▸ What you need to do
Make an exact copy of the records that follow, with each picture omitted.

(Recorded data Opens)

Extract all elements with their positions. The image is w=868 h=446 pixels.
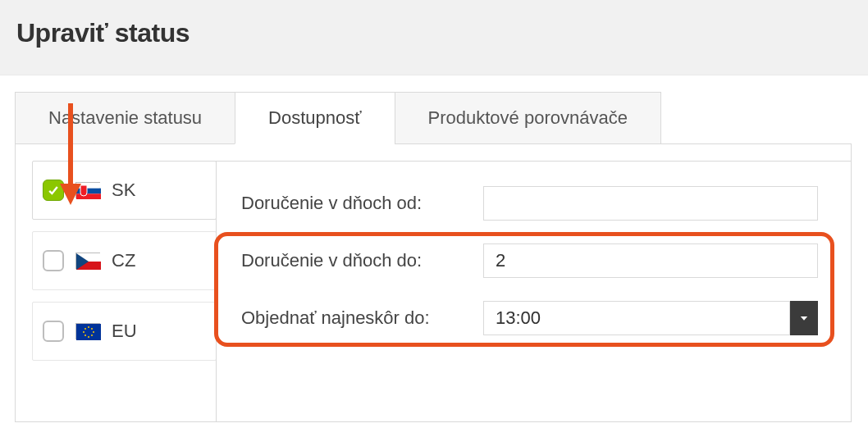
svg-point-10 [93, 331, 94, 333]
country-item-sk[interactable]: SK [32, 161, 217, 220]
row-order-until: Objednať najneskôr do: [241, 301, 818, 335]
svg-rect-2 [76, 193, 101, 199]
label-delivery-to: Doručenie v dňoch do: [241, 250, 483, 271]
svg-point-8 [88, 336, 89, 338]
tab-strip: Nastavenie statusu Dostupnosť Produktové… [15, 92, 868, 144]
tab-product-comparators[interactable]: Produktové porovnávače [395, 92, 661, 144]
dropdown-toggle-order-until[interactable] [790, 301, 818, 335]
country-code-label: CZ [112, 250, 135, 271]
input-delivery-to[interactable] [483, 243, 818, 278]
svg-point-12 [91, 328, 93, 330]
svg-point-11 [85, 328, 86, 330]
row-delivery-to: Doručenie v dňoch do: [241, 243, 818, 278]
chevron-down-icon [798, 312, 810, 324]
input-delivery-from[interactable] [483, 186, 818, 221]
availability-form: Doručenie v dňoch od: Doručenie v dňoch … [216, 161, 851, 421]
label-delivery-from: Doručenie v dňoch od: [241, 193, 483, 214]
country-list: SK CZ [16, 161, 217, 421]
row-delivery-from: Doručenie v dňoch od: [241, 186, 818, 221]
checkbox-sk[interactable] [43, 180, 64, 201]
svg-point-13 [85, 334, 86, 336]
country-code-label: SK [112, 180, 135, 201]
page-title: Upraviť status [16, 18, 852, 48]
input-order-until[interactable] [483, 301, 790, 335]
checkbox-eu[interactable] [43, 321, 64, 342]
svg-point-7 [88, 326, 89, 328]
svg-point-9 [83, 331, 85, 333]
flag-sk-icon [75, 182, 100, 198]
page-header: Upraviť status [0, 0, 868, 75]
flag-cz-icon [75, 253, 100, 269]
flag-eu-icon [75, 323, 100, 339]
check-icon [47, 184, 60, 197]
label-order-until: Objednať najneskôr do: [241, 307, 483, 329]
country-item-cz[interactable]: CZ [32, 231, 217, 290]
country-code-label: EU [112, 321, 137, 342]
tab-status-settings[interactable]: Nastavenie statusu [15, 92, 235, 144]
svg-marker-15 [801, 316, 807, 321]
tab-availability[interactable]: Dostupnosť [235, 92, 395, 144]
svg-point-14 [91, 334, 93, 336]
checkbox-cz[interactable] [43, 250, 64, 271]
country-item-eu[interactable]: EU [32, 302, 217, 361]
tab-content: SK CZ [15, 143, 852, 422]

(Recorded data Closes)

▸ Answer area
Extract all elements with their positions. The image is w=868 h=446 pixels.
svg-point-10 [93, 331, 94, 333]
country-item-sk[interactable]: SK [32, 161, 217, 220]
row-order-until: Objednať najneskôr do: [241, 301, 818, 335]
svg-rect-2 [76, 193, 101, 199]
label-delivery-to: Doručenie v dňoch do: [241, 250, 483, 271]
svg-point-8 [88, 336, 89, 338]
tab-strip: Nastavenie statusu Dostupnosť Produktové… [15, 92, 868, 144]
tab-product-comparators[interactable]: Produktové porovnávače [395, 92, 661, 144]
dropdown-toggle-order-until[interactable] [790, 301, 818, 335]
country-code-label: CZ [112, 250, 135, 271]
input-delivery-to[interactable] [483, 243, 818, 278]
svg-point-12 [91, 328, 93, 330]
svg-point-11 [85, 328, 86, 330]
row-delivery-to: Doručenie v dňoch do: [241, 243, 818, 278]
chevron-down-icon [798, 312, 810, 324]
input-delivery-from[interactable] [483, 186, 818, 221]
availability-form: Doručenie v dňoch od: Doručenie v dňoch … [216, 161, 851, 421]
label-delivery-from: Doručenie v dňoch od: [241, 193, 483, 214]
country-list: SK CZ [16, 161, 217, 421]
row-delivery-from: Doručenie v dňoch od: [241, 186, 818, 221]
checkbox-sk[interactable] [43, 180, 64, 201]
svg-point-13 [85, 334, 86, 336]
country-code-label: SK [112, 180, 135, 201]
page-title: Upraviť status [16, 18, 852, 48]
input-order-until[interactable] [483, 301, 790, 335]
checkbox-eu[interactable] [43, 321, 64, 342]
svg-point-7 [88, 326, 89, 328]
svg-point-9 [83, 331, 85, 333]
flag-sk-icon [75, 182, 100, 198]
page-header: Upraviť status [0, 0, 868, 75]
flag-cz-icon [75, 253, 100, 269]
flag-eu-icon [75, 323, 100, 339]
check-icon [47, 184, 60, 197]
label-order-until: Objednať najneskôr do: [241, 307, 483, 329]
country-item-cz[interactable]: CZ [32, 231, 217, 290]
country-code-label: EU [112, 321, 137, 342]
tab-status-settings[interactable]: Nastavenie statusu [15, 92, 235, 144]
svg-marker-15 [801, 316, 807, 321]
tab-availability[interactable]: Dostupnosť [235, 92, 395, 144]
svg-point-14 [91, 334, 93, 336]
checkbox-cz[interactable] [43, 250, 64, 271]
country-item-eu[interactable]: EU [32, 302, 217, 361]
tab-content: SK CZ [15, 143, 852, 422]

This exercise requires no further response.